(Stored items from a collection)
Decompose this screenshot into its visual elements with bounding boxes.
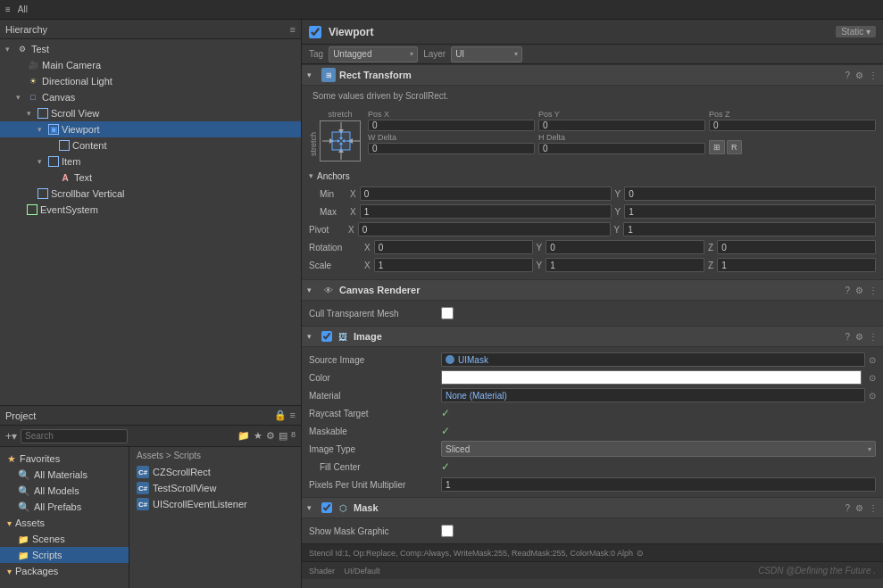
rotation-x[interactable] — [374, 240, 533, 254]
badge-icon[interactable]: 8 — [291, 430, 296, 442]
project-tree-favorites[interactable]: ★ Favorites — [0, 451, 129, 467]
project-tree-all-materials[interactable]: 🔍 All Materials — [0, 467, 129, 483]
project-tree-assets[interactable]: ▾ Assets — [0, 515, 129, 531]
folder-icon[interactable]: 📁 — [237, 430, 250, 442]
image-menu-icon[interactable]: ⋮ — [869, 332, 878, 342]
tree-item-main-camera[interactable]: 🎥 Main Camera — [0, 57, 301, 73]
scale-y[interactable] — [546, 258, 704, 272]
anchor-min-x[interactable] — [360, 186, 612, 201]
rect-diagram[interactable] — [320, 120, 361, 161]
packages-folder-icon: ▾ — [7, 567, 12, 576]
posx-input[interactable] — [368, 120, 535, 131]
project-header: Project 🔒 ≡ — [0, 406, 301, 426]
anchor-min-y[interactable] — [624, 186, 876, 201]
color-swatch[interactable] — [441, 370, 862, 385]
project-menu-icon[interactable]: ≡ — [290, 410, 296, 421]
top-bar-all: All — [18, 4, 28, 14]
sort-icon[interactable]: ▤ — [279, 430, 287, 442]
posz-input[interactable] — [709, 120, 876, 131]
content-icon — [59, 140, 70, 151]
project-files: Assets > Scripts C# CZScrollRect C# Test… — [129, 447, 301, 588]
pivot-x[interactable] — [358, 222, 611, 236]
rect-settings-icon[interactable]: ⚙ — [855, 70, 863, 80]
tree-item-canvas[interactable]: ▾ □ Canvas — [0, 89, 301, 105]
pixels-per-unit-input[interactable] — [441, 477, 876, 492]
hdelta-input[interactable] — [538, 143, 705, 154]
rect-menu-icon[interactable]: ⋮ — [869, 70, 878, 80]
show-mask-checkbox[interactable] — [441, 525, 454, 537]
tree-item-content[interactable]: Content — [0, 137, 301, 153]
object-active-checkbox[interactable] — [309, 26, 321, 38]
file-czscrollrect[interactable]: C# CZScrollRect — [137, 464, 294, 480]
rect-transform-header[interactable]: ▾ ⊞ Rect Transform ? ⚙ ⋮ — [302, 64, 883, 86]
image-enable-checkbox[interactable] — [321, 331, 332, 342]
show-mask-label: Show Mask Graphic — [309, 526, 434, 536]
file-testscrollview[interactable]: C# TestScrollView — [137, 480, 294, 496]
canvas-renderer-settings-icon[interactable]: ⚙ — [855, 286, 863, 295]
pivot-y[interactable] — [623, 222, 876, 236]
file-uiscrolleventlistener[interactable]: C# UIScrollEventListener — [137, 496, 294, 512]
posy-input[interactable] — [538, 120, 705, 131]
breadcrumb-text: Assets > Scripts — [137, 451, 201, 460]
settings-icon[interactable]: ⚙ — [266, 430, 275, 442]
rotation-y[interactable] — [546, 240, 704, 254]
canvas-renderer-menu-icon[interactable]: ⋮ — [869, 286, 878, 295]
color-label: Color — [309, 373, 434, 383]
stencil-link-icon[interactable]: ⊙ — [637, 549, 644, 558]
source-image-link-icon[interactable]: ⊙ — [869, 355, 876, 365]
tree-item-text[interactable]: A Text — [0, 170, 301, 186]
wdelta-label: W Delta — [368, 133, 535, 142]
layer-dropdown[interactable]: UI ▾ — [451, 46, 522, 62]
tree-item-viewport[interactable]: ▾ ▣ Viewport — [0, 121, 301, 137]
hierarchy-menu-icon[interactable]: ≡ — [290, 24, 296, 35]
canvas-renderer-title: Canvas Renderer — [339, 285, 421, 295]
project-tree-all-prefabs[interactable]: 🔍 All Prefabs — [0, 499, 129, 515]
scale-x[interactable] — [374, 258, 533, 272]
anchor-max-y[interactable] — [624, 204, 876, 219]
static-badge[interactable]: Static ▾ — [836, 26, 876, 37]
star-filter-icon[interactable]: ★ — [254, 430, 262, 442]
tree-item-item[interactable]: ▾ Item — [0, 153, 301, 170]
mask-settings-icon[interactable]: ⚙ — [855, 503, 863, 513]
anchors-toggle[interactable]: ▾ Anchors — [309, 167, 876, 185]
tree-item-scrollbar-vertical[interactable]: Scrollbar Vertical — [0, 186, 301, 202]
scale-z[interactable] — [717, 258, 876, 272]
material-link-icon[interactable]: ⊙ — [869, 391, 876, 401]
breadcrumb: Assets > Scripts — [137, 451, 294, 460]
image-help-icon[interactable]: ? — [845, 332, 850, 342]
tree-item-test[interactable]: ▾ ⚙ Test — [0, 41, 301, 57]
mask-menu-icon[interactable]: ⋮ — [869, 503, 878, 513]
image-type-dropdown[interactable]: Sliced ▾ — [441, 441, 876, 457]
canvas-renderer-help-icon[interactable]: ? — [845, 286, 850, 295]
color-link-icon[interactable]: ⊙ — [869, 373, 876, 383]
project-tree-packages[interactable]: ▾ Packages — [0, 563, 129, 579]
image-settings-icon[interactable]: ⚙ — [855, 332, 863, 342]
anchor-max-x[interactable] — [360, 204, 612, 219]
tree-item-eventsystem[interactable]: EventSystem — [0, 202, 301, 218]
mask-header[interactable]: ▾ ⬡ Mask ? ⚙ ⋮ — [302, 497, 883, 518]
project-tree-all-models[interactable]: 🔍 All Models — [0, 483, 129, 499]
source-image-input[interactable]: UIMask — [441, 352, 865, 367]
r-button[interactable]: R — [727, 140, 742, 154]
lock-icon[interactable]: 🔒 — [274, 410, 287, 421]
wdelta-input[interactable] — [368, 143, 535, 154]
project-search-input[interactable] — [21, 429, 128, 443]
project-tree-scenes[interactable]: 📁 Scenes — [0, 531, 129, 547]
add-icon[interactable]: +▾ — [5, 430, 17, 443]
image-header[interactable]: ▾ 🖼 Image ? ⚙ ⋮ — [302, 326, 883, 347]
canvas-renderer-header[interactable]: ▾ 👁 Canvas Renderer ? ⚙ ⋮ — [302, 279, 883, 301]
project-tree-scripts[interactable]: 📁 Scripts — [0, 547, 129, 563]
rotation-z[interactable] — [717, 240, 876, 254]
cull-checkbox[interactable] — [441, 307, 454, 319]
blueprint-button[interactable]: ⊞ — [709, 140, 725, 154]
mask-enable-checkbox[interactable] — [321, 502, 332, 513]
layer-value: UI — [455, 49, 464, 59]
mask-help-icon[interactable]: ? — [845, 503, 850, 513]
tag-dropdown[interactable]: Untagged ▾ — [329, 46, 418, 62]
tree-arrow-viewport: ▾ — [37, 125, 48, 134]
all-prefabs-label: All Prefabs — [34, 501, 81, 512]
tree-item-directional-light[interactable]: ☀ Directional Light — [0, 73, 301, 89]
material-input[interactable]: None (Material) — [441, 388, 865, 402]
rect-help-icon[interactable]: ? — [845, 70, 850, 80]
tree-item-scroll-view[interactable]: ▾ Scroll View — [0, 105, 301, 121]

__Exercise requirements__. Although the records contain pictures, print only the rest, exactly as written.

__Your response__.
Decompose this screenshot into its visual elements with bounding boxes.
rotation-x[interactable] — [374, 240, 533, 254]
badge-icon[interactable]: 8 — [291, 430, 296, 442]
project-tree-favorites[interactable]: ★ Favorites — [0, 451, 129, 467]
project-tree-all-materials[interactable]: 🔍 All Materials — [0, 467, 129, 483]
project-tree-assets[interactable]: ▾ Assets — [0, 515, 129, 531]
folder-icon[interactable]: 📁 — [237, 430, 250, 442]
image-menu-icon[interactable]: ⋮ — [869, 332, 878, 342]
tree-item-main-camera[interactable]: 🎥 Main Camera — [0, 57, 301, 73]
scale-y[interactable] — [546, 258, 704, 272]
anchor-min-x[interactable] — [360, 186, 612, 201]
rect-diagram[interactable] — [320, 120, 361, 161]
packages-folder-icon: ▾ — [7, 567, 12, 576]
posx-input[interactable] — [368, 120, 535, 131]
project-header: Project 🔒 ≡ — [0, 406, 301, 426]
anchor-min-y[interactable] — [624, 186, 876, 201]
color-swatch[interactable] — [441, 370, 862, 385]
project-menu-icon[interactable]: ≡ — [290, 410, 296, 421]
top-bar-all: All — [18, 4, 28, 14]
sort-icon[interactable]: ▤ — [279, 430, 287, 442]
posz-input[interactable] — [709, 120, 876, 131]
content-icon — [59, 140, 70, 151]
project-files: Assets > Scripts C# CZScrollRect C# Test… — [129, 447, 301, 588]
pivot-x[interactable] — [358, 222, 611, 236]
rect-settings-icon[interactable]: ⚙ — [855, 70, 863, 80]
tree-item-canvas[interactable]: ▾ □ Canvas — [0, 89, 301, 105]
pixels-per-unit-input[interactable] — [441, 477, 876, 492]
hdelta-input[interactable] — [538, 143, 705, 154]
rect-menu-icon[interactable]: ⋮ — [869, 70, 878, 80]
show-mask-checkbox[interactable] — [441, 525, 454, 537]
tree-item-content[interactable]: Content — [0, 137, 301, 153]
object-active-checkbox[interactable] — [309, 26, 321, 38]
file-czscrollrect[interactable]: C# CZScrollRect — [137, 464, 294, 480]
rect-transform-header[interactable]: ▾ ⊞ Rect Transform ? ⚙ ⋮ — [302, 64, 883, 86]
image-enable-checkbox[interactable] — [321, 331, 332, 342]
show-mask-label: Show Mask Graphic — [309, 526, 434, 536]
file-testscrollview[interactable]: C# TestScrollView — [137, 480, 294, 496]
canvas-renderer-settings-icon[interactable]: ⚙ — [855, 286, 863, 295]
pivot-y[interactable] — [623, 222, 876, 236]
file-uiscrolleventlistener[interactable]: C# UIScrollEventListener — [137, 496, 294, 512]
posy-input[interactable] — [538, 120, 705, 131]
breadcrumb-text: Assets > Scripts — [137, 451, 201, 460]
settings-icon[interactable]: ⚙ — [266, 430, 275, 442]
rotation-y[interactable] — [546, 240, 704, 254]
canvas-renderer-menu-icon[interactable]: ⋮ — [869, 286, 878, 295]
color-label: Color — [309, 373, 434, 383]
stencil-link-icon[interactable]: ⊙ — [637, 549, 644, 558]
source-image-link-icon[interactable]: ⊙ — [869, 355, 876, 365]
tree-item-text[interactable]: A Text — [0, 170, 301, 186]
wdelta-label: W Delta — [368, 133, 535, 142]
layer-dropdown[interactable]: UI ▾ — [451, 46, 522, 62]
tree-item-viewport[interactable]: ▾ ▣ Viewport — [0, 121, 301, 137]
hierarchy-menu-icon[interactable]: ≡ — [290, 24, 296, 35]
canvas-renderer-title: Canvas Renderer — [339, 285, 421, 295]
project-tree-all-prefabs[interactable]: 🔍 All Prefabs — [0, 499, 129, 515]
scale-x[interactable] — [374, 258, 533, 272]
anchor-max-y[interactable] — [624, 204, 876, 219]
static-badge[interactable]: Static ▾ — [836, 26, 876, 37]
star-filter-icon[interactable]: ★ — [254, 430, 262, 442]
tree-item-item[interactable]: ▾ Item — [0, 153, 301, 170]
mask-settings-icon[interactable]: ⚙ — [855, 503, 863, 513]
anchors-toggle[interactable]: ▾ Anchors — [309, 167, 876, 185]
tree-item-scrollbar-vertical[interactable]: Scrollbar Vertical — [0, 186, 301, 202]
scale-z[interactable] — [717, 258, 876, 272]
material-link-icon[interactable]: ⊙ — [869, 391, 876, 401]
breadcrumb: Assets > Scripts — [137, 451, 294, 460]
image-help-icon[interactable]: ? — [845, 332, 850, 342]
tree-item-test[interactable]: ▾ ⚙ Test — [0, 41, 301, 57]
mask-menu-icon[interactable]: ⋮ — [869, 503, 878, 513]
image-type-dropdown[interactable]: Sliced ▾ — [441, 441, 876, 457]
canvas-renderer-help-icon[interactable]: ? — [845, 286, 850, 295]
color-link-icon[interactable]: ⊙ — [869, 373, 876, 383]
project-tree-packages[interactable]: ▾ Packages — [0, 563, 129, 579]
image-settings-icon[interactable]: ⚙ — [855, 332, 863, 342]
anchor-max-x[interactable] — [360, 204, 612, 219]
tree-item-eventsystem[interactable]: EventSystem — [0, 202, 301, 218]
mask-header[interactable]: ▾ ⬡ Mask ? ⚙ ⋮ — [302, 497, 883, 518]
project-tree-all-models[interactable]: 🔍 All Models — [0, 483, 129, 499]
source-image-input[interactable]: UIMask — [441, 352, 865, 367]
r-button[interactable]: R — [727, 140, 742, 154]
lock-icon[interactable]: 🔒 — [274, 410, 287, 421]
wdelta-input[interactable] — [368, 143, 535, 154]
project-search-input[interactable] — [21, 429, 128, 443]
project-tree-scenes[interactable]: 📁 Scenes — [0, 531, 129, 547]
add-icon[interactable]: +▾ — [5, 430, 17, 443]
image-header[interactable]: ▾ 🖼 Image ? ⚙ ⋮ — [302, 326, 883, 347]
canvas-renderer-header[interactable]: ▾ 👁 Canvas Renderer ? ⚙ ⋮ — [302, 279, 883, 301]
project-tree-scripts[interactable]: 📁 Scripts — [0, 547, 129, 563]
rotation-z[interactable] — [717, 240, 876, 254]
cull-checkbox[interactable] — [441, 307, 454, 319]
blueprint-button[interactable]: ⊞ — [709, 140, 725, 154]
mask-enable-checkbox[interactable] — [321, 502, 332, 513]
layer-value: UI — [455, 49, 464, 59]
mask-help-icon[interactable]: ? — [845, 503, 850, 513]
tag-dropdown[interactable]: Untagged ▾ — [329, 46, 418, 62]
tree-arrow-viewport: ▾ — [37, 125, 48, 134]
all-prefabs-label: All Prefabs — [34, 501, 81, 512]
tree-item-directional-light[interactable]: ☀ Directional Light — [0, 73, 301, 89]
material-input[interactable]: None (Material) — [441, 388, 865, 402]
rect-help-icon[interactable]: ? — [845, 70, 850, 80]
tree-item-scroll-view[interactable]: ▾ Scroll View — [0, 105, 301, 121]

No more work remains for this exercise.